まずは、2003HARIS ALEXIOU=この秋の新作"To The End Of Your Heaven" です!
SONYから古巣のミノス系EMIに復帰してのスタジオ録音。ハリス自身によるセルフ・プロデュース作で、前スタジオ作の "PARAXENA FOS" に較べると、ややオーソドックスなライカ調アルバムです。バックも、ほぼ聴いた感じはブズーキ等のギリシャ的な弦アンサンブルをフィーチュアーしたアコースティック路線なのですが、ふしぶしに目立たない工夫が凝らされ、細かいプログラミング等も効果的に配した丁寧な作り。アルバム中、自作曲を4曲を提供しているヨルゴス・セオファヌースはじめ、6人ものアレンジャー達が職人ワザを競っています。若手異才のピックス・ラックスや、やはり若手男性のヤニス・コツィラースが参加、ハリスとデュオを取る曲もあります。ゆったりした曲が多いせいか、その円熟の歌い口、より深みを増した上に、これまでになく包容力みたいなもの、慈愛みたいなものを感じさせてくれたりもします。ギリシャのディーヴァ新作、ファンの方はもちろん、ファン以外の方も、是非お試しあれ!豪華ボックス入りは、おそらく初回のみでしょう。英訳歌詞&ノーツ付。

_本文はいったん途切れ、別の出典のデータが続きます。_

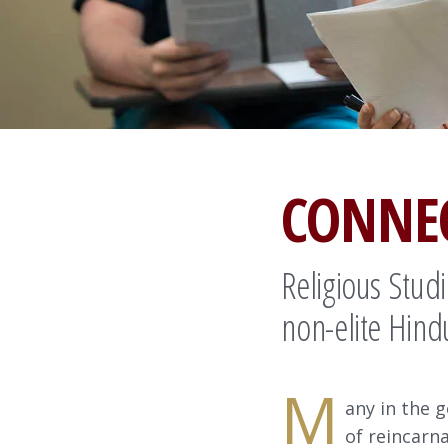
CONNE
Religious Stud
non-elite Hind
M
any in the g
of reincarn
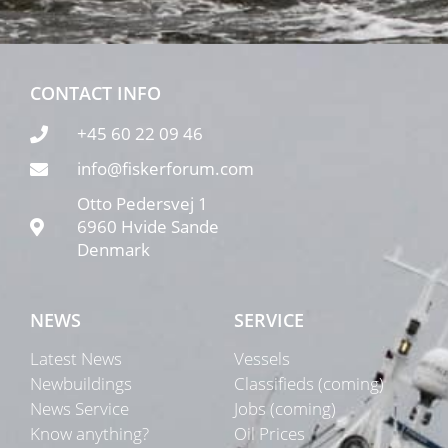
CONTACT INFO
+45 60 22 09 46
info@fiskerforum.com
Otto Pedersvej 1
6960 Hvide Sande
Denmark
NEWS
SERVICE
Latest News
Vessels
Newbuildings
Classifieds (coming)
News Service
Jobs (coming)
Know anything?
Oil Prices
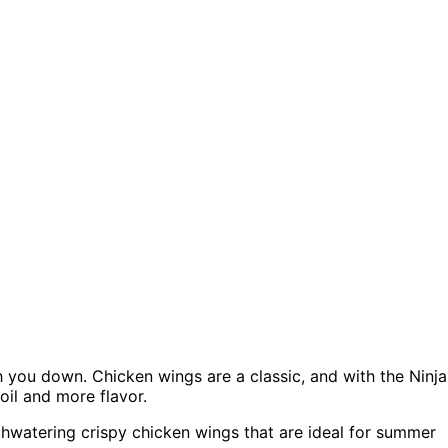
h you down. Chicken wings are a classic, and with the Ninja
oil and more flavor.
thwatering crispy chicken wings that are ideal for summer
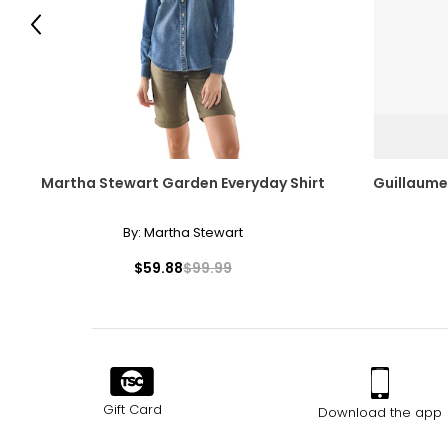
Previous
Lemon Drop Martini
Martha Stewart Garden Everyday Shirt
Guillaume
By:
Martha Stewart
$59.88
$99.99
Gift Card
Download the app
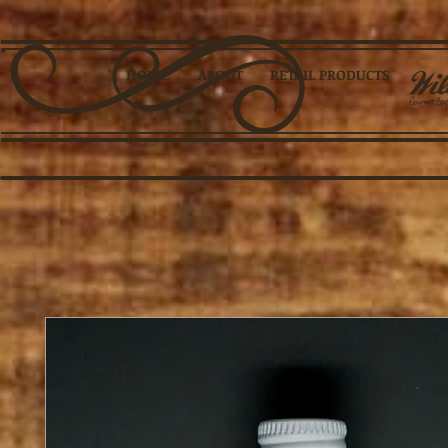
HOME
ABOUT
RETAIL PRODUCTS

そのほか、ギリシャ奇麗どころ新作の数々、とりあえずはジャケのみですが、ご覧あれ!(コメントはユーロCDニュー・アライヴァル・コーナーに立ち上げますので...。)それにしても、いろんなタイプ、華やかですが、それぞれにギリシャ音楽の歌謡性、あるいはそのルーツを、今の表現としてクールに達成してくれている頼もしい綺麗どころ、ばかりです。ユーロな風あいを装いながらも、隣国トルコや、アラブのPOPにもつながっていく楽しさ、そしてギリシャならではの哀感、きっちりプログラミング&アコースティックの急所も押さえて、ポップに、トラッドに、ライカ・ムードを聞かせてくれる充実作がそろってます。一応、当店で推してみようというアイテムですから、近年、彼の国でそれなりに流行っている、イケイケのユーロ・ビートorトランシーなテクノ調ギリシャ・ポップでないことは保証しましょう。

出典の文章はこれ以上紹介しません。